Here's the latest update on Downtown Canton's historic Jones Building from Canton City Manager Billy Peppers:
Very few commercial buildings in Cherokee County can boast the age of the historic Jones Building in downtown Canton. The massive building that would stand as a city block in many communities anchors the eastern side of Cannon Park. The building has served as the focal point of the central business district since 1879, when it originally opened as the Jones Mercantile. Serving the residents of Cherokee County with everything from hardware to haberdasheries, food to furniture, and children’s toys to caskets, the store was a one-stop shop and the original Cherokee County department retailer. The Jones Mercantile accepted mill currency and store credit, being on the cutting edge of retailing. It originally stood as only half the building mass that is currently visible until a two story addition was built adjacent to the first structure on the east side along Main Street. By 1921, the expansion had a third story added on that new space and the building’s storefront along Main Street was seamlessly designed.

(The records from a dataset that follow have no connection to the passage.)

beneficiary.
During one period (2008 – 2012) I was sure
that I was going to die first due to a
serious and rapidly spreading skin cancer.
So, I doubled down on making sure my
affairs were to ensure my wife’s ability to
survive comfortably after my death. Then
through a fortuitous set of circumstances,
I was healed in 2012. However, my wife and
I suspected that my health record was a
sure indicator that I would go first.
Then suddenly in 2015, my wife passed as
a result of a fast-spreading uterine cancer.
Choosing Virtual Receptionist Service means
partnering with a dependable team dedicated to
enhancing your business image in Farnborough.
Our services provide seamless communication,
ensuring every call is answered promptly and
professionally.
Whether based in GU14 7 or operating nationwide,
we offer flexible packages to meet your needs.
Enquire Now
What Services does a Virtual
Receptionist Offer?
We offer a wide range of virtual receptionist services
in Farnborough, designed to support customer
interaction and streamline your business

The building would undergo a remodel in the 1950s. Finally, in 1973, as was the retail trend, an aluminum and stucco façade was installed covering up the facility.

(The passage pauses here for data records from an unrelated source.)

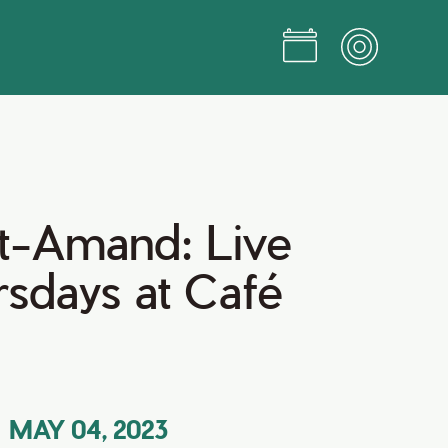
St-Amand: Live
rsdays at Café
MAY 04, 2023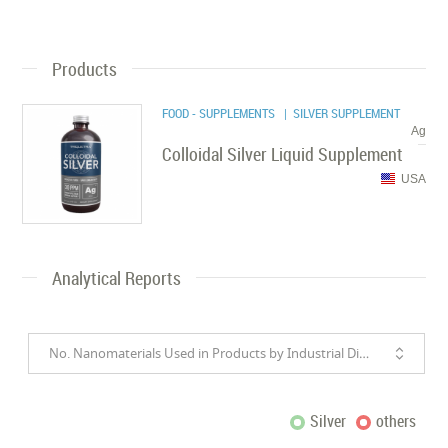
Products
FOOD - SUPPLEMENTS
| SILVER SUPPLEMENT
Ag
Colloidal Silver Liquid Supplement
USA
Analytical Reports
No. Nanomaterials Used in Products by Industrial Divisions
Silver
others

Purchased by Cherokee County in the late 1980s for additional administrative office space, the building was subdivided from large open floor space to office suites for varied County operations. In January 2017, the City of Canton took ownership of the facility from Cherokee County as part of an asset swap through the consolidation of fire services. City Council immediately hired Lord Aeck Sargent’s (LAS) Atlanta Office and the duo of Jack Pyburn and Esther Davis to assist in putting together plans for the renovation of the exterior of the facility. Throughout the last several months, LAS has had the building scanned, has employed environmental engineers to scan and test building materials, have examined contributing elements of the historic building (woodwork, windows, masonry, structure and mechanicals), all in order to create architectural designs for bidding for construction.

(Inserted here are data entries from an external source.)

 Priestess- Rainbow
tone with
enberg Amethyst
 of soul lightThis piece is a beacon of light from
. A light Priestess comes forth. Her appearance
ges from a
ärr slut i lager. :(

In May, City leaders approved the use of a Construction Manager at Risk platform for the work at the facility. The CM at Risk will oversee the project, subcontracting labor to varying groups through an open book system while bidding out all work. This philosophy assists the City with establishing a not-to-exceed budget for the project. The project will be redeveloped in two phases: a building envelope renovation and an operational renovation. The first phase includes replacement of the roof structure and renovation of the façade of the facility. This will include repair and replacement of masonry, windows, and the addition of historically accurate commercial storefront designs. Additionally, during this first phase, the CM at Risk will be responsible for the selective demolition of the interior non-attributing elements. During this process, interior walls will be removed as well as some of the non-original floor systems used to subdivide the building. A CM at Risk should be hired by the end of August and selective interior demolition, the new roofing system and exterior renovation work will be in full swing later this fall.